One application of game theory is finding optimal resource allocation. For example, as discussed in this article, resource management for heterogeneous wireless networks involves sharing network links, e.g. 3G, Wi-Fi, WiMAX, LTE, between mobile devices of different types and different bandwidth needs. In such environments, game theory algorithms can be effectively used to decide which devices must be allocated to which network resources. Similarly, game theory can be used for allocation of cloud computing resources, e.g. CPU, storage, memory or network bandwidth, between resource clients, as discussed in this article (also see here). The concept of Mobile Edge Computing, where mobile devices offload computationally intensive tasks to the small scale computing servers located in the network edge, could utilize game theory concepts for resource allocation, as studied here.

Using game theory for resource allocation is not limited to cloud computing or telecommunications. For example, in a recent study, a technique was developed based on game theory for efficient distribution of water supply to consumers. Optimum decision making for traffic flow control at major traffic intersections can also be modeled using concepts from game theory, as studied in this article.

Part two defines an algorithm for maximizing utility given the finite set of resources:

Consider Q_i(P) defined previously for i = 1, …, N. Let Q_i¹(P) be defined as the K-dimensional vector where the j-th entry is 1 if and only if there exists an element in Q_i(P) where the j-th entry is greater than 0, j = 1,…, K. In other words, if the j-th entry of Q_i¹(P) is 0 then for every element in Q_i(P) the j-th entry must be 0; if the j-th entry of Q_i¹(P) is 1 then for at least one element in Q_i(P) the j-th entry must be 1.

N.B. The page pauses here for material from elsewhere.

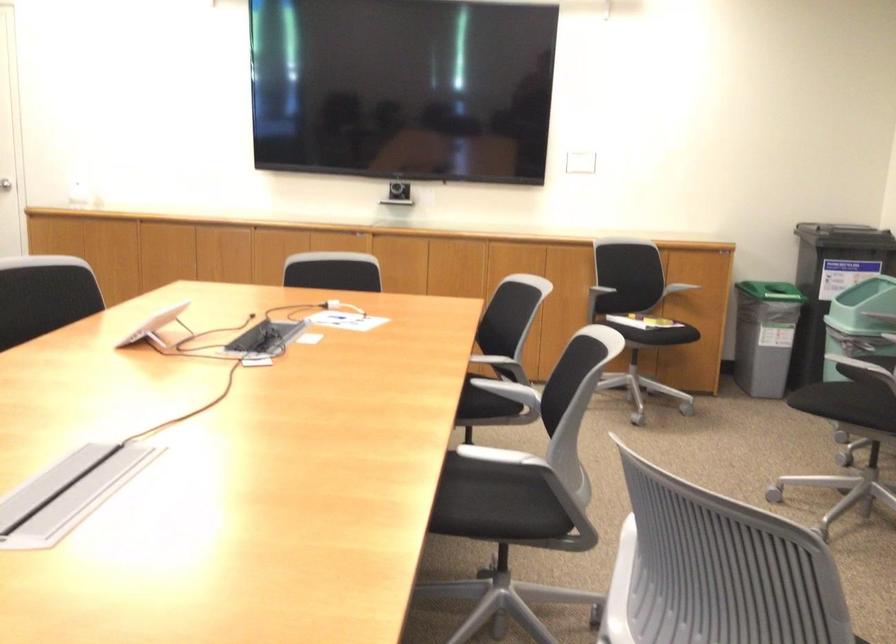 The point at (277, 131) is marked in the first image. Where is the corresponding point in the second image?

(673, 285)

Part 1 starts with the initial price vector at 0, i.e. P = 0, and then at each iterative step finds a new price vector, built on the previous one, that minimizes C(P). At each step, the newly constructed price vector is guaranteed to be no less than the previous one. When the price vector no longer increases, i.e. the newly constructed and previous price vectors are equal, the optimal price P^o has been reached. Along with P^o we also obtain Q_i¹(P^o), i = 1, …, N, which we call optimal assignments. If the j-th entry of Q_i¹(P^o) = 0 then agent i will not be allocated any units of resource type j. On the other hand, if the j-th entry of Q_i¹(P^o) = 1 then agent i may be allocated some units of resource type j in Part 2 of the algorithm, although not necessarily.

Part three lays out some helper methods for solving the problem in Spark:

For an agent i, the method getMaxUtility() below calculates V_i(P) at price P, i.e. it solves the maximization problem:

max _{x ∈ Xi}{U_i(x) – P * x}

where X_i is the consumption set of the agent.

Recall that

U_i = [u_i1 u_i2 … u_iK]^T

U_i(x) = U_i^T * x = ∑ _{j = 1, 2, …, K} (u_ij * x_ij)

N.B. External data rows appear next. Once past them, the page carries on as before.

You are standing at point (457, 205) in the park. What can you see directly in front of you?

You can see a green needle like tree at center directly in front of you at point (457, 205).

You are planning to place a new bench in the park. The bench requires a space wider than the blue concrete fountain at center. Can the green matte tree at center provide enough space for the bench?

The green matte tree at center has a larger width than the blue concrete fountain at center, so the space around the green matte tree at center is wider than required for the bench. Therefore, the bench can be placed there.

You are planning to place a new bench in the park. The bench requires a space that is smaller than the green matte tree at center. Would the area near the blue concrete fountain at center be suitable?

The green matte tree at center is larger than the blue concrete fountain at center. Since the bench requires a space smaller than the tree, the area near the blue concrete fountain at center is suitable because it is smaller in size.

U_i(x) – P * x = ∑ _{j = 1, 2, …, K} (u_ij – p_j)* x_ij

Part four shows us the code for the solution and wraps up:

In this article, we discussed an algorithm based on game theory for optimal resource allocation. The algorithm provides a fairness-based equilibrium where every agent (bidder) maximizes its utility and the resource manager (auctioneer) maximizes the price of the resources it is allocating. In addition, all the available units are allocated across all resource types and no agent is forced to take more than it is willing to. The algorithm is based on economist Ausubel’s Efficient Dynamic Auction Method.

We showed via two examples that the algorithm can be applied to different types of resource allocation problems. In one example, we applied the algorithm to allocate cloud computing resources, e.g. CPU, memory, bandwidth, to computing clients. Secondly, we applied the algorithm to a logistics example where various types of goods are transported over shared transportation resources.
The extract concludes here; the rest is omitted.